Phil Moffett takes on House of Fraud

News reports of Saudi royal family members squandering billions in public dollars on ostentatious lifestyles may foreshadow coverage of the retirements of Kentucky politicians like House Speaker Greg Stumbo and Senate President David Williams.

Reuters describes Saudi princes blowing through multimillion dollar stipends and going back to the government to demand more when their supply of cash runs dry. The source of their riches is the good fortune to be born into the House of Saud. Kentucky's political elite are set to reap a retirement bonanza by virtue of voting themselves multimillion dollar pension bonuses in Frankfort's House of Fraud.

Kentucky's HB 299 in 2005 made an instant pension millionaire of Stumbo, who, after serving one term, will get paid 100% of an Attorney General's salary for life in retirement thanks to his buddy Williams strong-arming the bill through the legislature. If Williams can get himself appointed or elected to higher office for as much as three years before he hangs up his gavel, he will reap millions in taxpayer-provided pension largesse as well. Williams is running for Governor.

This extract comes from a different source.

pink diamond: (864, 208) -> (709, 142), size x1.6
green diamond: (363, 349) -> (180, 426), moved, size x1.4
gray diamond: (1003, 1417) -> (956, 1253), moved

The Tea Party was created to point out and to stop nonsense like this. Phil Moffett is the Tea Party Republican candidate for Governor and his entire platform is devoted to eliminating Kentucky's political ruling class, clearing out government incentives for waste and corruption and leveling the playing field so Kentuckians from all walks of life can earn an honest living and thrive in the Bluegrass State.

Kentucky requests ObamaCare waiver

With absolutely no fanfare, Governor Steve Beshear has admitted that ObamaCare won't work for Kentucky. Previously an unqualified supporter of Obama's policies, Beshear emailed the White House earlier this month and asked to delay some ObamaCare damage until after his term in office ends later this year.

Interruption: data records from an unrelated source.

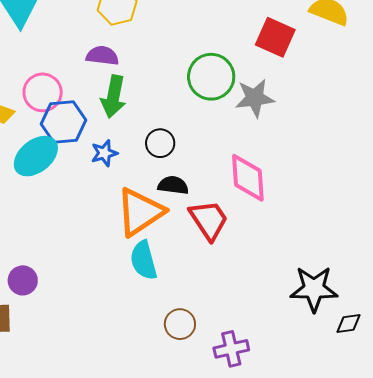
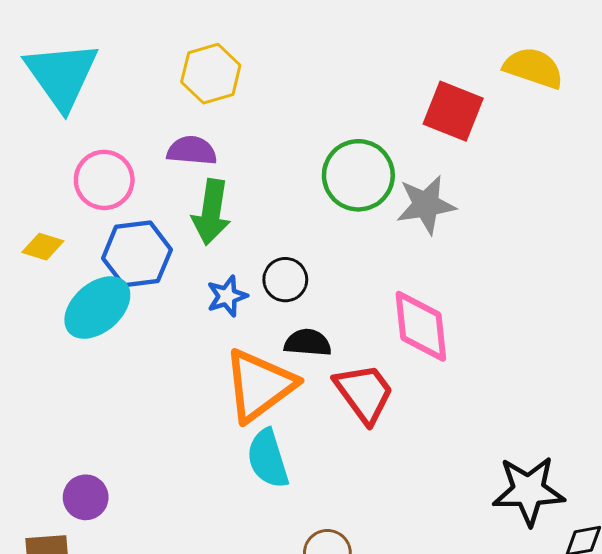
pink circle: (43, 92) -> (104, 180), moved
blue star: (104, 153) -> (227, 296), moved

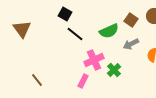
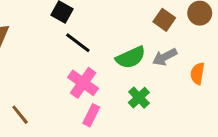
green semicircle: (109, 31) -> (131, 57), moved
pink cross: (94, 60) -> (83, 83), moved, turned -30

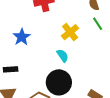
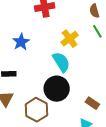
cyan semicircle: (63, 56) -> (61, 62), size x1.5

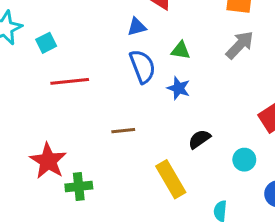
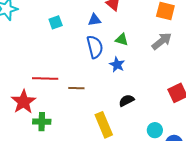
cyan square: (46, 43) -> (56, 22), moved
red line: (70, 81) -> (45, 78), moved
cyan circle: (244, 160) -> (155, 130), moved

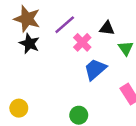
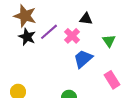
purple line: (65, 25) -> (49, 32), moved
black triangle: (107, 28) -> (86, 19), moved

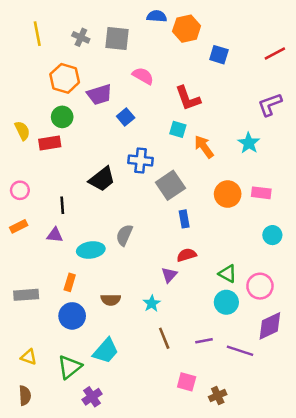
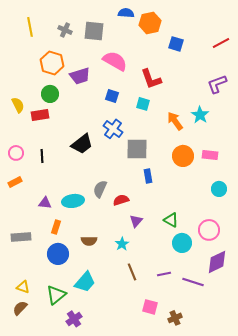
pink semicircle: (143, 76) -> (115, 61), size x1.4
blue square: (126, 117) -> (112, 96), moved, turned -32
orange arrow: (204, 147) -> (175, 121), moved
blue cross: (141, 160) -> (113, 129), turned 30
gray square: (170, 185) -> (137, 149), turned 35
black line: (62, 205) -> (42, 156), moved
purple triangle: (55, 235) -> (45, 203), moved
red semicircle: (187, 255) -> (121, 200), moved
green triangle: (228, 274) -> (171, 220), moved
brown semicircle: (25, 396) -> (20, 308), moved, turned -133

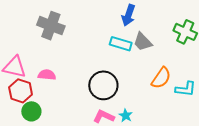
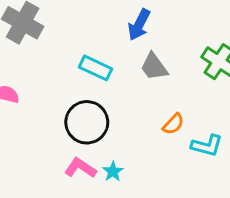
cyan rectangle: (121, 44) -> (96, 68), moved
orange semicircle: (161, 78) -> (173, 124), size x0.7

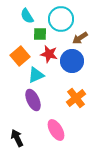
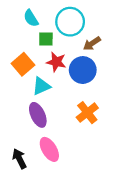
pink ellipse: (56, 130) -> (49, 149), moved

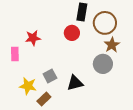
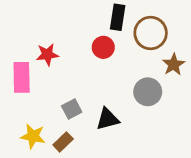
brown star: (112, 45) -> (174, 65), moved
pink rectangle: (15, 54) -> (22, 77), size x1.5
yellow star: (28, 86) -> (33, 136), moved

With Kentucky quietly joining the growing list of states requesting exemption from part of ObamaCare, Kentuckians must fight harder for repeal of the whole thing, Tea Party Republican gubernatorial candidate Phil Moffett said.

"Governor Steve Beshear is very slowly starting to realize ObamaCare will bankrupt Kentucky and Senate President David Williams has been too busy fattening his pension to notice," Moffett said. "Kentucky's elected officials are turning our state over to Obama one stimulus check at a time when we should be getting government out of our health care decisions and out of our lives. This moment is what the Tea Party is all about."

In the email requesting the waiver, Kentucky Department of Insurance Commissioner Sharon Clark mentioned Kentucky's failed experiment with big-government health reform in 1994, saying that we still have not recovered from that move which left the insurance market "completely destabilized." Interesting that she could recognize that but couldn't add it up to see that government meddling is what caused that problem and the ones ahead.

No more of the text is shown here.